▸ WHAT IS BEING ASKED:
Retype all entries exactly, skipping pictures.

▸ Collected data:
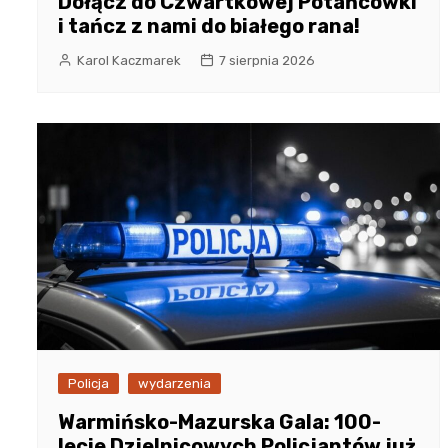
Dołącz do Czwartkowej Potańcówki
i tańcz z nami do białego rana!
Karol Kaczmarek
7 sierpnia 2026
Policja
wydarzenia
Warmińsko-Mazurska Gala: 100-
lecie Dzielnicowych Policjantów już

▸ WRITTEN REPLY:
Dołącz do Czwartkowej Potańcówki
i tańcz z nami do białego rana!
Karol Kaczmarek
7 sierpnia 2026
Policja
wydarzenia
Warmińsko-Mazurska Gala: 100-
lecie Dzielnicowych Policjantów już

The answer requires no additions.